The SABR model, introduced by Hagen et al, is a stochastic volatility model which is commonly used for valuing interest rate derivatives. It models the time evolution of some forward rate \(F_t\), of some maturity \(T\) and tenor \(L\), as follows:
\[ dF_t = \alpha_t F_t^\beta dW_t,\]
\[ d\alpha_t = v \alpha_t dZ_t,\]
where \(W_t\) and \(Z_t\) are two Wiener processes with constant correlation \(\rho\).
Unlike local volatility models, the model reproduces the correct smile dynamics, so it can be used for hedging. The SABR model is popular because it is simpler than some other stochastic volatility models, and allows an approximate pricing formula, in terms of the SABR model parameters, which gives the price in terms of the implied Black volatility. That is, the implied volatility that when inserted into Black’s model reproduces the price generated by the SABR model. This makes the model much easier to calibrate, and in general it fits the market well. The Hagen formula is straight forward but long, so we don’t reproduce it here.
The SABR model quickly became the market standard for vanilla interest rate derivatives like caps, floors and swaptions.

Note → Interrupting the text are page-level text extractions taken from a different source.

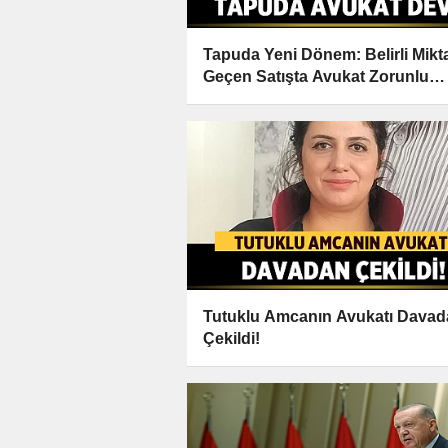
Tapuda Yeni Dönem: Belirli Mikta
Geçen Satışta Avukat Zorunlu
Oluyor!
Tutuklu Amcanın Avukatı Dava
Çekildi!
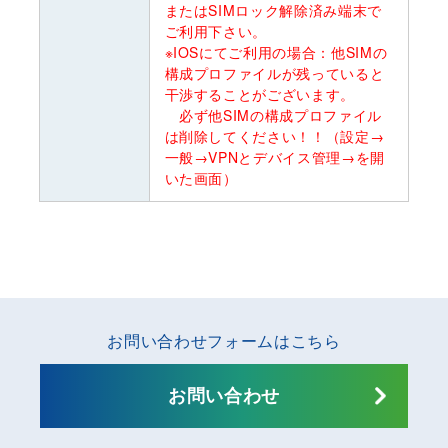
またはSIMロック解除済み端末で
ご利用下さい。
※IOSにてご利用の場合：他SIMの
構成プロファイルが残っていると
干渉することがございます。
必ず他SIMの構成プロファイル
は削除してください！！（設定→
一般→VPNとデバイス管理→を開
いた画面）
お問い合わせフォームはこちら
お問い合わせ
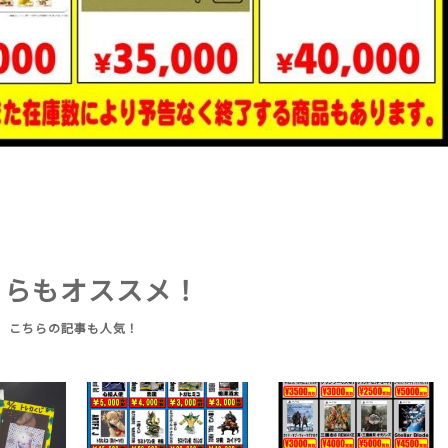
ちらもオススメ！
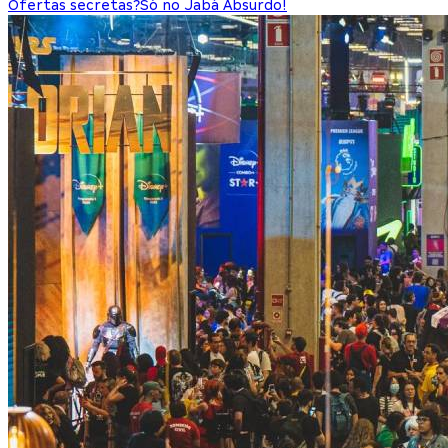
Ofertas secretas?
Só no Jabá Absurdo!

The first equation above shows that the forward \(F_t\) will remain positive under the evolution of the equation. Thus, the SABR model needs to be modified if zero and negative rates are considered possible.
Fitting the model
The SABR model is fitted for a single forward rate, with some expiry T and some tenor L. As mentioned already, a direct formula, in terms of the SABR model parameters, gives you a good approximation for the Black implied vol for any given strike. Therefore, using a set of strikes for which there exist market prices (and therefore implied vols), one can do a least squares fitting which minimises the deviation of the SABR approximate Black vols from the market implied vols. That is, one wishes to find SABR parameters which minimise
\[ \sum_{i} (\sigma_{K_i}^{SABR} – \sigma_{K_i}^{BS}),\]
where the sum is over the set of strikes for a given expiry. The SABR volatilities are computed from the SABR parameters using the Hagen implied volatility formula, avoiding the need to numerically simulate the SABR model. Since \(\beta\) and \(\rho\) both affect the slope of the volatility smile, it’s common to fix \(\beta\) according to some view of the market, and fit only the remaining three parameters using this method.
This procedure can be repeated for all required expiries and tenors for which there are market prices.
Finally, if one wishes to price an option on a forward rate of an expiry and tenor for which there is no analogue in the market, one can construct a set of SABR parameters by interpolating between the SABR parameters of nearby expiries and tenors. Alternatively, one can interpolate the implied volatilities directly.
Swaptions and caps/floors
For swaptions, one uses the swap rate as the underlying. That is, the rate that makes the swap value equal to zero. For caps and floors, one must first do a bootstrapping process to obtain the individual caplet/floorlet vols from the trading caps and floors.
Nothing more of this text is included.